Profile Image for ABCme.
397 reviews57 followers
October 11, 2022
If you are drawn to modern day magic, witchcraft and vampires this book will keep you entertained all through the night. A well written, fast paced, exciting read.
Profile Image for Mark .
51 reviews
August 28, 2023
Worth crafts a unique take on vampire mythology in this short novel. Weaving her experience as a poet and tarot reader into the passages, she writes an atmospheric and clever story. With a subtle start full of 90's nostalgia, the intensity soon ramps, retaining the allure of captivating images and infusing intense scenes worthy of the title. This compelling and unique piece is well deserving of maximum appreciation.
Profile Image for Regan McDonell.
Author 1 book12 followers
June 14, 2024
Liz's writing is swoon-worthy poetry punctuated with raw, brutal, bone-crunching horror, and I love it! If you were a small-town goth in the 80's or 90's, this is the vampire book for you. Gritty and real, and full of folk horror magic that brought to mind classic films like The Hunger and Lost Boys, and newer ones like Pyewacket. Loved it!
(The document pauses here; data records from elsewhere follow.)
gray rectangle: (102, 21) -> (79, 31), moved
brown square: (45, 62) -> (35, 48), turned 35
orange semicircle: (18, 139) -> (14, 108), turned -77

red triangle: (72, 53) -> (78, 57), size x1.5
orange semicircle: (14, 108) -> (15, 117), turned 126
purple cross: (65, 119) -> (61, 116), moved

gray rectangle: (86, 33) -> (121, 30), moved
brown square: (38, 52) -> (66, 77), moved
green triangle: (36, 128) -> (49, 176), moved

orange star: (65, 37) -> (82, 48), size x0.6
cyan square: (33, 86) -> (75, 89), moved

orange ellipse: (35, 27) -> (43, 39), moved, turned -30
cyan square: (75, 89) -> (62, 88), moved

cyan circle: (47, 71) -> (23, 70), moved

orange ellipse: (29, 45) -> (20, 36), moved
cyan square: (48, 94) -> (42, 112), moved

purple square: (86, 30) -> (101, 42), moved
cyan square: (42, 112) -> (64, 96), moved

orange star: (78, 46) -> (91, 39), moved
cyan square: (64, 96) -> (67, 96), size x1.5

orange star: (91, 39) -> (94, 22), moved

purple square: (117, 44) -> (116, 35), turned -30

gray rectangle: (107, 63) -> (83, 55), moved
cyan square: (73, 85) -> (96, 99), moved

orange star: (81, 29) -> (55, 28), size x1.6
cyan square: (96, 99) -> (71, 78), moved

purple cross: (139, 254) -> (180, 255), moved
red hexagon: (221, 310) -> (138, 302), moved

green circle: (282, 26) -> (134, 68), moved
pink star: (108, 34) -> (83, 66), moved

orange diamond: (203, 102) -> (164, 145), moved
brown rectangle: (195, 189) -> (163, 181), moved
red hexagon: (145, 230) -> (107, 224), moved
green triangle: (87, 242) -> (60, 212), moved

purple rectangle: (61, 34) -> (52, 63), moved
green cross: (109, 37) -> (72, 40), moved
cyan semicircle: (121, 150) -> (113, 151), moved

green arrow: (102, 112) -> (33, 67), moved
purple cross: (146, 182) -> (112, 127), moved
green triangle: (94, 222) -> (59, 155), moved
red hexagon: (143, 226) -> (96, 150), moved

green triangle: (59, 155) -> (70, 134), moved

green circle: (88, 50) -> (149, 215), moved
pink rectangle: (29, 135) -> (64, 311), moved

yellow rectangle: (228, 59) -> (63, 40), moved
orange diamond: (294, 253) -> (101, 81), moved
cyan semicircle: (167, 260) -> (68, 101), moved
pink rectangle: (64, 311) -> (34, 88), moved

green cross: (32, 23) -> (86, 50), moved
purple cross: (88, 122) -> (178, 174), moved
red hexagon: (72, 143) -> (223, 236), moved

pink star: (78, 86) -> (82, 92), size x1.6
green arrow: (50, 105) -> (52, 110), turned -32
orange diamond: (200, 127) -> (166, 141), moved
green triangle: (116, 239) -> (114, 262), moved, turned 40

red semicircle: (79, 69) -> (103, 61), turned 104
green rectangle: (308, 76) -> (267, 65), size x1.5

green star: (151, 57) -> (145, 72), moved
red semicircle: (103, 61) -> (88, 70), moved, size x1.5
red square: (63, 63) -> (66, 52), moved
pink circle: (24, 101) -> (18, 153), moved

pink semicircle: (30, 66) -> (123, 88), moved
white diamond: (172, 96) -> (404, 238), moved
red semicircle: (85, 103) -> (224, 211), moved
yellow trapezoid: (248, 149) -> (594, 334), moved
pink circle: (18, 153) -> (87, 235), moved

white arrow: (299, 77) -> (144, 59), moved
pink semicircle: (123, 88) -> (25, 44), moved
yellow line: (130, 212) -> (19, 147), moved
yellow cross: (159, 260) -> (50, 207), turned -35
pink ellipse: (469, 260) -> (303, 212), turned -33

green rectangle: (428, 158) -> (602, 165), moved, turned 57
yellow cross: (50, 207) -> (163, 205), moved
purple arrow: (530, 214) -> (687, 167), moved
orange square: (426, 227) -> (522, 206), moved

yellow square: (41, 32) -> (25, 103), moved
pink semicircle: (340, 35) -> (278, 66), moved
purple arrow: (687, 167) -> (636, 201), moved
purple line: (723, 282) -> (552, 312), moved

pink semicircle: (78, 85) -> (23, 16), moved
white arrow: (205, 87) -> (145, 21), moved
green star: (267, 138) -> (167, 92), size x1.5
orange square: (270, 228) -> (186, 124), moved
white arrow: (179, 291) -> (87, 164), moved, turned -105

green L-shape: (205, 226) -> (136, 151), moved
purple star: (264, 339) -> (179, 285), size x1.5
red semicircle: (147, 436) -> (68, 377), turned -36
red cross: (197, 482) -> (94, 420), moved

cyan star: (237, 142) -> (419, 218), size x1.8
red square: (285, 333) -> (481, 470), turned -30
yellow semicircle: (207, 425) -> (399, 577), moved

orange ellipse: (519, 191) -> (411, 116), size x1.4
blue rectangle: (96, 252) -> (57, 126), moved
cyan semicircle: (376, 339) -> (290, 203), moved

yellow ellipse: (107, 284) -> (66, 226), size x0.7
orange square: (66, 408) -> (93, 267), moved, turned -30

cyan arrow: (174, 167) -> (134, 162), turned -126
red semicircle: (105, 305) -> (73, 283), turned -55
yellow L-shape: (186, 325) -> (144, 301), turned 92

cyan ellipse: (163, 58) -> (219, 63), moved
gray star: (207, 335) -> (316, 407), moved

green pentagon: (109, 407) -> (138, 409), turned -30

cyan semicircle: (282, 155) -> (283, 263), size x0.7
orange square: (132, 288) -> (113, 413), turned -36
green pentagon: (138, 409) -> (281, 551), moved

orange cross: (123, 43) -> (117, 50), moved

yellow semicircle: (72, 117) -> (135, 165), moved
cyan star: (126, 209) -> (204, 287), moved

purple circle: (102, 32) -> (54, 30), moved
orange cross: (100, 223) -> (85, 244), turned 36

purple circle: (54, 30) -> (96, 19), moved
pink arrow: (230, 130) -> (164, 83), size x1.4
Profile Image for Andrew Robertson.
44 reviews1 follower
January 13, 2026
I really love the poetry hidden in sentences throughout this novel- there were so many phrases I wanted to highlight and remember. The story moves very quickly, taking you on a really unexpected journey into a witchy quest for what Blue and Julie hope will be immortality. This is a very different take on a vampire-esque theme, feels very contemporary, and the writing is beautiful.
Profile Image for S.J. Shank.
Author 4 books21 followers
May 28, 2025
The Mouth Is a Coven is a wonderfully dark tale that explores the fatal attraction of vampires through a Bauhausian lens. The characters' egocentric descent into self-destruction wore on my psyche long after going to bed each night. Recommended!
Profile Image for Erin Gribben.
423 reviews
July 29, 2025
A weird, dark, gloomy, almost poetic story of vampires. Definitely a quick and easy read but beautifully written. Overall it was a fine book and balanced out all the shitty reads I’ve been having lately
Profile Image for Savannah.
308 reviews21 followers
November 10, 2023
This was a good vampire horror story. Blue and Julie get caught in the legend of Matter and with the guidance of some witches and the help of a dead girl, summon a vampire who is not the idol that he seems. It was a bit slow to get going but paid off in the end.